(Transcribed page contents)
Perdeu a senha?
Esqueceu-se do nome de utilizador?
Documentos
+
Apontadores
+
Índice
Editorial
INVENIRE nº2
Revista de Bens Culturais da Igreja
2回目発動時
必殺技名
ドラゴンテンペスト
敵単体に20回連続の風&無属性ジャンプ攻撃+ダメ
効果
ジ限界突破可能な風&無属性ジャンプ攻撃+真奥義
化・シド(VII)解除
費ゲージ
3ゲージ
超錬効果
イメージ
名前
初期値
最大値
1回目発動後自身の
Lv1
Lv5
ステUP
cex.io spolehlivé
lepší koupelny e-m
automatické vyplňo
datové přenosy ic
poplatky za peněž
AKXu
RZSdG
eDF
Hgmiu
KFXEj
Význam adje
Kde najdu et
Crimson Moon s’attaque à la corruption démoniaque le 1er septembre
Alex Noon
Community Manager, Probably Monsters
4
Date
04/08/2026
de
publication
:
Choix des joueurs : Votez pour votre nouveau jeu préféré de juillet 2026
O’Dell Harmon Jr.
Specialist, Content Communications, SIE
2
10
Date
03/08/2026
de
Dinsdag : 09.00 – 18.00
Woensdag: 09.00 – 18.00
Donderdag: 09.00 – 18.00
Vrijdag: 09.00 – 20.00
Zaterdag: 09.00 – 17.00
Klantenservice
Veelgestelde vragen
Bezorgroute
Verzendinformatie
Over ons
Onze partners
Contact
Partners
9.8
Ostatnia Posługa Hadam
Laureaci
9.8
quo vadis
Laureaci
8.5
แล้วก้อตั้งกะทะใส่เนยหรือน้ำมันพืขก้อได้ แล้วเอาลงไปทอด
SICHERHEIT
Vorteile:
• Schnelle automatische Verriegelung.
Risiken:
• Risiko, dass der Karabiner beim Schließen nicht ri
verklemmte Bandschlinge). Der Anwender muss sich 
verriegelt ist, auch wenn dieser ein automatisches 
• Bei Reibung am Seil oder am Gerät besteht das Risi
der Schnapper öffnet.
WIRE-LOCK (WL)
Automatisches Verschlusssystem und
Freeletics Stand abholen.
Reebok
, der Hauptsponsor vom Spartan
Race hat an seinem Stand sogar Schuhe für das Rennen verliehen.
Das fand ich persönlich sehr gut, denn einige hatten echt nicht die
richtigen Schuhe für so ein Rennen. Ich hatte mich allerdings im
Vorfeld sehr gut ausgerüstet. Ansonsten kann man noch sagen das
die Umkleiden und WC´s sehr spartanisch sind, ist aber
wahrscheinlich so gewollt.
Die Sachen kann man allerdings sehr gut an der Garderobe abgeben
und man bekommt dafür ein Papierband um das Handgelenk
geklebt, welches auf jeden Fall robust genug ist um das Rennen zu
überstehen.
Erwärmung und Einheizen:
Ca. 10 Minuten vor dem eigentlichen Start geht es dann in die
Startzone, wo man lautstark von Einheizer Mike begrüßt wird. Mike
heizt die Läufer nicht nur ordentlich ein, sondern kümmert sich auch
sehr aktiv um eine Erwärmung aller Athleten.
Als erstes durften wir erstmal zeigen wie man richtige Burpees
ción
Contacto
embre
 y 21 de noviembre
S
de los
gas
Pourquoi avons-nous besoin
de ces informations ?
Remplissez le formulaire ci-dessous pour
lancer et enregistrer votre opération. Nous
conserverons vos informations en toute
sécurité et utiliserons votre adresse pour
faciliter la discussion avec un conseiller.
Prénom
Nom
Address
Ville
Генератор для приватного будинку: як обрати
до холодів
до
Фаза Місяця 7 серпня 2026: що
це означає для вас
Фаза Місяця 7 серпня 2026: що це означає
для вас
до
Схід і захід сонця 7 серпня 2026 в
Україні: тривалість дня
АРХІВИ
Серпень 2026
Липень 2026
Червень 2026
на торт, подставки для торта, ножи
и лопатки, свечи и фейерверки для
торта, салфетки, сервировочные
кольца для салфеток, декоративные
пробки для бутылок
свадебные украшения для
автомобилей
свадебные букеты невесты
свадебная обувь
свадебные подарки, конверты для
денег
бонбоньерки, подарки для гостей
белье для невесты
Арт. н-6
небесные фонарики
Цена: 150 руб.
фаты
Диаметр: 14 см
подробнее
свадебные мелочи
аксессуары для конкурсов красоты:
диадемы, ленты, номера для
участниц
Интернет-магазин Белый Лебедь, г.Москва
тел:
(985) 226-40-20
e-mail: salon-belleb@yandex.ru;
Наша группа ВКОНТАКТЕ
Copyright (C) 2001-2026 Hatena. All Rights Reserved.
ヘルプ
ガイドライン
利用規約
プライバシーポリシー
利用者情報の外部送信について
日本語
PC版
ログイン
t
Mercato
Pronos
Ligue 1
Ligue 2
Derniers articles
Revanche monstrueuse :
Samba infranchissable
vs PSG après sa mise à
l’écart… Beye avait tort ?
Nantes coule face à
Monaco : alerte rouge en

▶ DIRECTIONS FOR THIS TASK: Go through the data, and copy each line in which the word "серпня" appears.

▶ ANSWER BOX:
Фаза Місяця 7 серпня 2026: що
Фаза Місяця 7 серпня 2026: що це означає
Схід і захід сонця 7 серпня 2026 в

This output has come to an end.